The German Olympic gymnasts’ decision to wear full-body suits and Norway women’s beach handball team ditching bikini bottoms in response to the constant sexualization of their sports have won widespread praise on traditional and social media.
Germany women's gymnastics team made a statement at the Olympic qualifying earlier Sunday, swapping leotards for full-length bodysuits.
Several German gymnasts had debuted the one-piece outfits, which cover all of their legs and most of their arms, at the European championships.
And the Olympic team were wearing them in training at the Ariake Gymnastics Centre earlier, with three-time Olympian Elisabeth Seitz saying it was "about what feels comfortable."
"We wanted to show that every woman, everybody, should decide what to wear," she said after Friday's training.
For decades, female gymnasts have worn bikini-cut leotards. The German team instead wore unitards, intending to push back against the sexualization of women in gymnastics.
The Tokyo Olympics are the first Summer Games since Larry Nassar, a former USA Gymnastics national team doctor, was sent to prison for 176 years for sexually abusing hundreds of gymnasts, including some of the sport's greatest stars.
At his sentencing, athletes – some of them Olympians – described how the sport’s culture allowed for abuse and objectification of young women and girls.
In the meantime, Norway's beach handball team was fined 1,500 euros ($1,764) for being “improperly dressed” after the women wore shorts instead of bikini bottoms at a European championship match in Bulgaria.
The European Handball Federation (EHF) said in a statement that its disciplinary commission had dealt with "a case of improper clothing" in the bronze medal match against Spain.
It added that the shorts were "not according to the Athlete Uniform Regulations defined in the IHF Beach Handball Rules of the Game."
The country's sports minister Abid Raja said it was "completely ridiculous" and attitudes needed to change.
The Norwegian federation said on Twitter it was proud of the women for standing up and saying enough was enough.
U.S. pop star Pink, a three-time Grammy Award winner, lauded the move and offered to pay the "sexist" fine, berating the organization and encouraging the players to carry on covering up.
"I'm VERY proud of the Norwegian female beach handball team FOR PROTESTING THE VERY SEXIST RULES ABOUT THEIR "uniform"" the "Get the Party Started" singer tweeted.

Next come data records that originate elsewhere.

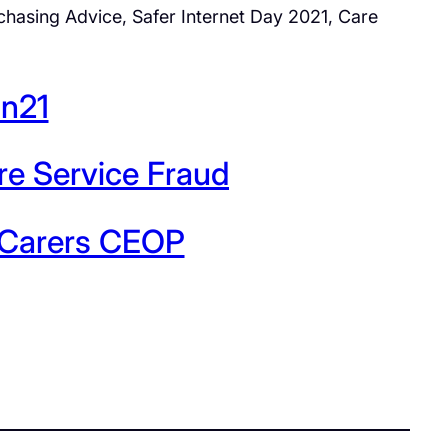
hasing Advice, Safer Internet Day 2021, Care
an21
re Service Fraud
d Carers CEOP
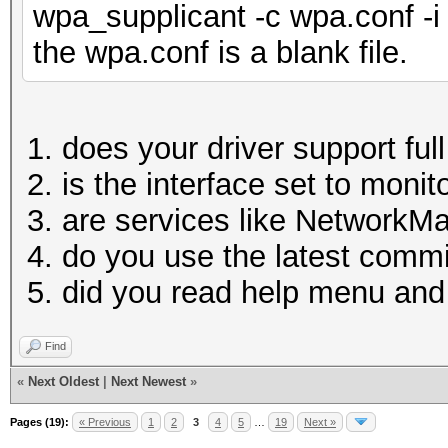
wpa_supplicant -c wpa.conf -i
the wpa.conf is a blank file.
does your driver support fu
is the interface set to moni
are services like NetworkM
do you use the latest comm
did you read help menu a
Find
«
Next Oldest
|
Next Newest
»
Pages (19):
« Previous
1
2
3
4
5
…
19
Next »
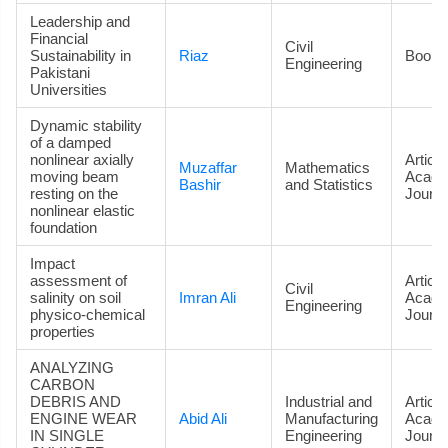
Leadership and
Financial
Civil
Sustainability in
Riaz
Book
Engineering
Pakistani
Universities
Dynamic stability
of a damped
nonlinear axially
Article
Muzaffar
Mathematics
moving beam
Acade
Bashir
and Statistics
resting on the
Journa
nonlinear elastic
foundation
Impact
assessment of
Article
Civil
salinity on soil
Imran Ali
Acade
Engineering
physico-chemical
Journa
properties
ANALYZING
CARBON
DEBRIS AND
Industrial and
Article
ENGINE WEAR
Abid Ali
Manufacturing
Acade
IN SINGLE
Engineering
Journa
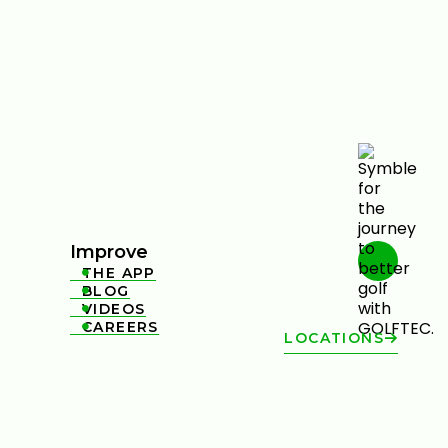
Improve
THE APP

BLOG

VIDEOS

CAREERS

LOCATIONS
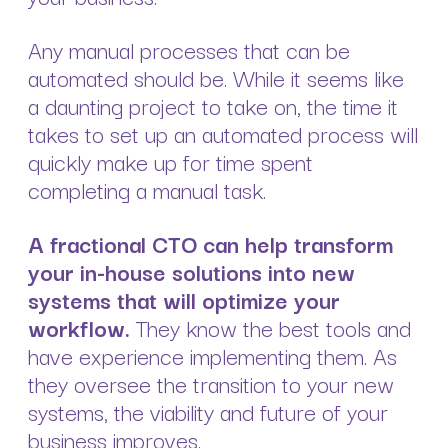
Any manual processes that can be
automated should be. While it seems like
a daunting project to take on, the time it
takes to set up an automated process will
quickly make up for time spent
completing a manual task.
A fractional CTO can help transform
your in-house solutions into new
systems that will optimize your
workflow.
They know the best tools and
have experience implementing them. As
they oversee the transition to your new
systems, the viability and future of your
business improves.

"The European handball federation SHOULD BE FINED FOR SEXISM. Good on ya, ladies. I'll be happy to pay your fines for you. Keep it up."
The full-body suits of Germany's Olympic gymnasts have struck a chord in Japan, with many applauding the freedom of choice in a nation where schoolgirls almost always wear skirts and high heels are still required in some offices.
Several women sharing bitter stories from their past on Japanese social media.
"I used to compete in rhythmic gymnastics, and there were always two middle-aged men at our meets who took photos only when we lifted our legs," wrote "Yuko" in a Twitter post.
"Leotards can be beautiful and convenient, but the fact that some people abuse them like this means the matter should be taken seriously."
Body-hugging, high-cut shorts for Japanese schoolgirls known as "bloomers" used to be a requirement in gym classes and were a source of embarrassment for generations of girls.
"We got up a petition to change the bloomers to shorts like the boys, but were told by our male teachers: 'Girls must wear bloomers! Absolutely!'" wrote Twitter user "Ste".
"Our pleas to wear shorts were completely unacceptable to the old fogeys who ran our school."
Many posting on social media said the sight of the German women performing powerful tumbling and uneven bar routines in their unitards was inspiring.
"The unitards are beautiful, and I love that they wore them at the Olympics," wrote Twitter user "Kodaiyumebuta".
"I oppose the society that sensualizes women's bodies. They are athletes, and they have given me courage."
Aiming to set the highest level of television standards, the head of broadcasting at the Tokyo Games is trying to banish overly sexualized images of female athletes.
"Sport appeal, not sex appeal” is one mantra Olympic officials push in an effort to reach gender equity on the field of play and on-screen."You will not see in our coverage some things that we have been seeing in the past, with details and close-ups on parts of the body,” Olympic Broadcasting Services chief executive Yiannis Exarchos said earlier Monday.
That can be difficult with state-of-the-art technology filming sports – such as beach volleyball, gymnastics, swimming, and track – where female athletes' uniforms can be scant and skimpy.
The International Olympic Committee does not govern those kinds of rules for individual sports, but it does run OBS and controls the broadcast output from Tokyo shown to the world.
"What we can do is to make sure that our coverage does not highlight or feature in any particular way what people are wearing,” Exarchos said.
To achieve this, the IOC updated "Portrayal Guidelines” to steer all Olympic sports and their rights holders toward "gender-equal and fair” broadcasts of their events.
Advice includes "do not focus unnecessarily on looks, clothing or intimate body parts” and reframing or deleting a "wardrobe malfunction ... to respect the integrity of the athlete.”